Active clinical trials for "Macular Degeneration"

The purpose of this study is to determine the safety and efficacy of different dosage regimens of pazopanib eye drops for the treatment of neovascular age-related macular degeneration.

The purpose of the study was to compare 2 treatment regimens for patients suffering from choroidal neovascularisation secondary to age-related macular degeneration (AMD). The first treatment regimen was the approved AMD treatment of 1 injection each month for 3 months and than re-treatment of patients who have a visual loss of more than 5 letters with monthly control (Treat and Observe). The second treatment regimen was 1 injection each month for 3 months and than extending the control period if the macula is dry during the monthly control (Treat and Extend). If the "Treat and Extend" regimen is found effective and safe, the number of ranibizumab injections, the number of patient visits, the risk of adverse events due to the intravitreal injections, and policlinic occupation number could all be reduced.

This study will assess the efficacy and safety of intravitreally (IVT), i.e. directly into the eye administered VEGF Trap-Eye compared with photodynamic therapy (PDT) on visual function in Chinese subjects with age-related neovascular or "wet" age-related macular degeneration. Subjects will be randomized in a 3:1 ratio to either receive VEGF Trap-Eye or PDT. Both treatment groups will receive the other treatment as a sham procedure.

The purpose of this study is to investigate the safety and efficacy of a combined fixed-interval and a pro re nata (PRN) regimens of ranibizumab (FUSION regimen) for the treatment of exudative age-related macular degeneration (AMD) in patients with good visual acuity (VA) at baseline. To establish whether similar efficacy to monthly regimens can be achieved with fewer injections, even in patients with good VA.

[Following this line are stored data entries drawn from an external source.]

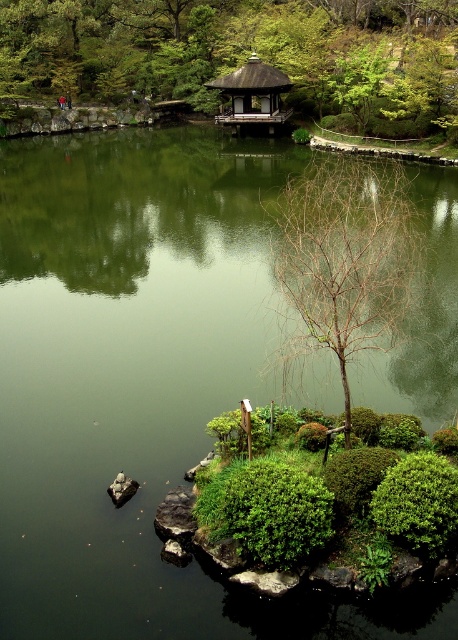 Can you confirm if bare branches at center is shorter than shiny dark brown gazebo at upper center?

No, bare branches at center is not shorter than shiny dark brown gazebo at upper center.

Between point (390, 243) and point (283, 86), which one is positioned in front?

Positioned in front is point (390, 243).

Image resolution: width=458 pixels, height=640 pixels. Identify the location of bare branches at center. (345, 259).

Can you confirm if bare branches at center is bigger than smooth gray rock at lower left?

Yes.

Between point (341, 374) and point (132, 480), which one is positioned behind?

The point (132, 480) is behind.

The height and width of the screenshot is (640, 458). In order to click on bare branches at center in this screenshot , I will do `click(345, 259)`.

Who is positioned more to the left, shiny dark brown gazebo at upper center or smooth gray rock at lower left?

From the viewer's perspective, smooth gray rock at lower left appears more on the left side.

Based on the photo, does shiny dark brown gazebo at upper center have a greater width compared to smooth gray rock at lower left?

Yes, shiny dark brown gazebo at upper center is wider than smooth gray rock at lower left.

Where is `shiny dark brown gazebo at upper center`? This screenshot has width=458, height=640. shiny dark brown gazebo at upper center is located at coordinates (252, 93).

The aim of the study is to evaluate whether PF-04523655 is safe in the treatment of neovascular/wet AMD

The purpose of this study is to investigate the efficacy of combined intravitreal therapy with or without prior photodynamic therapy in patients with wet age-related macular degeneration (AMD). In patients with wet AMD, a significant improvement in vision was observed after combined intravitreal therapy with or without prior photodynamic therapy. Both the pharmacological effects of the drugs and the physiological effects of the pars plana vitrectomy (posterior vitreous detachment, liquefaction, and oxygen redistribution) may have contributed to the long-term sustainability of the therapeutic benefits.

This Phase 1 clinical research study will examine the safety and tolerability of an experimental gene transfer agent, AAV2-sFLT01, in patients with Neovascular Age-Related Macular Degeneration (AMD).

The objectives of this study are to evaluate the safety, tolerability, and pharmacokinetic profile of volociximab intravitreous injection in subjects with subfoveal choroidal neovascularization secondary to age-related macular degeneration (AMD).

The purpose of this study is to see if the drug bevacizumab is safe and effective to use for people with choroidal neovascularization (CNV). CNV is an eye condition where abnormal blood vessels grow in the part of the eye responsible for central (straight ahead) vision. The drug is produced using recombinant DNA technology and has been approved by the FDA for use in colon cancer. Although not yet approved for people with CNV, the FDA has given permission to use this drug in this study.

The study will evaluate the safety and efficacy of the intravitreal dexamethasone implant as adjunctive therapy to Anti-VEGF treatment in the study eye of treatment naïve subjects with choroidal neovascularization secondary to age-related macular degeneration. Subjects will be followed for 26 weeks.